Caso Natalia Cruz: sospechan que el femicida de Quijano tiene cobertura para ocultarse

General23/02/2026 ¿Quién ayuda a Serapio?
Serapio prófugo

Se cumplen seis días desde el brutal femicidio de Natalia Cruz en el barrio Luz y Fuerza de Campo Quijano, y el paradero de Orlando Serapio sigue siendo un enigma que sacude a toda la provincia. 
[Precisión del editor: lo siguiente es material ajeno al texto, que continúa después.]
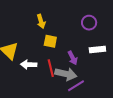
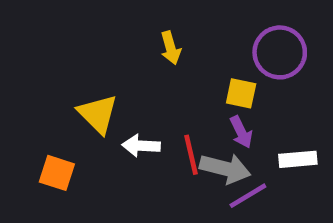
purple circle: (89, 23) -> (280, 52), size x1.5
yellow square: (50, 41) -> (241, 93), moved
white rectangle: (97, 49) -> (298, 159), moved

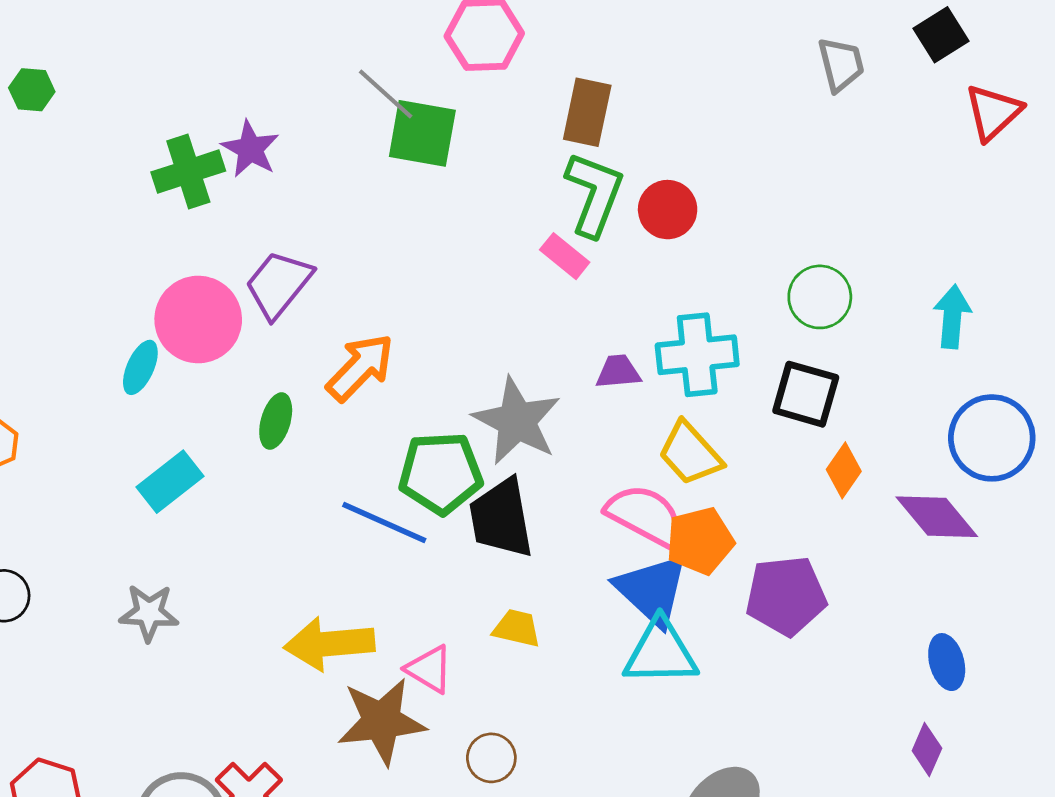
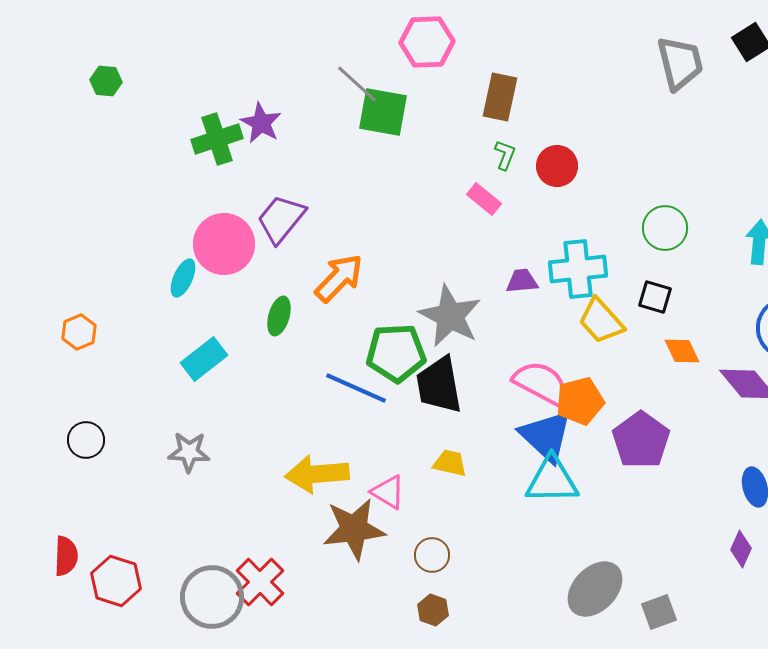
gray trapezoid: (841, 64) -> (680, 63), size x1.4
green L-shape: (594, 194) -> (505, 155), size x0.5
black square: (806, 394) -> (655, 297), size x0.7
yellow trapezoid: (690, 453) -> (601, 321), moved
orange diamond: (844, 470) -> (682, 351), turned -60
purple pentagon: (786, 596) -> (641, 440), turned -30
A pesar de que el asesino huyó dejando atrás su camioneta en la Ruta Nacional 51, la investigación parece haberse empantanado entre la falta de recursos tecnológicos y una serie de procedimientos judiciales que los vecinos califican como "superficiales".

El único rastro humano de Serapio tras el crimen fue el llamado a su propia madre, a quien le habría confesado fríamente: "Me mandé una cagada, cuidá a los chicos". Sin embargo, lejos de ser un arrebato de desesperación, los investigadores sospechan que la fuga fue fríamente calculada. El femicida no se fue con lo puesto; se llevó ropa de abrigo, pertenencias personales y su teléfono celular, elementos clave para sobrevivir en la inhóspita Puna salteña o para coordinar un escape mayor.

La camioneta abandonada camino a San Antonio de los Cobres es la única pista firme, pero también una posible distracción. Mientras una hipótesis sugiere que Serapio pudo haberse quitado la vida en los cerros, la teoría que cobra más fuerza es la de la asistencia externa. Los peritos sostienen que, si sigue con vida en esa zona, alguien necesariamente le está brindando refugio, comida y movilidad. No se descarta que, con apoyo logístico, el prófugo intente un cruce clandestino hacia las fronteras de Chile o Bolivia.

El malestar en la comunidad de Quijano y Rosario de Lerma crece por lo que consideran una "búsqueda a medias". El allanamiento en la casa de los padres de Serapio fue duramente criticado por no haber secuestrado los teléfonos celulares de los familiares, perdiendo así la oportunidad de rastrear comunicaciones clave. A esto se suma un operativo de rastrillaje que perdió impulso rápidamente debido a la falta de personal y tecnología adecuada para cubrir un terreno tan hostil.

En la vecina localidad de Rosario de Lerma, el clima es de alerta y bronca. Los vecinos no solo acompañan las marchas de silencio de la familia de Natalia, sino que también expresan temor por la posibilidad de que el femicida esté oculto en zonas rurales cercanas. La sensación de inseguridad es total: mientras la policía rastrea la alta montaña, en los pueblos se siente que el asesino podría estar recibiendo protección a la vuelta de la esquina.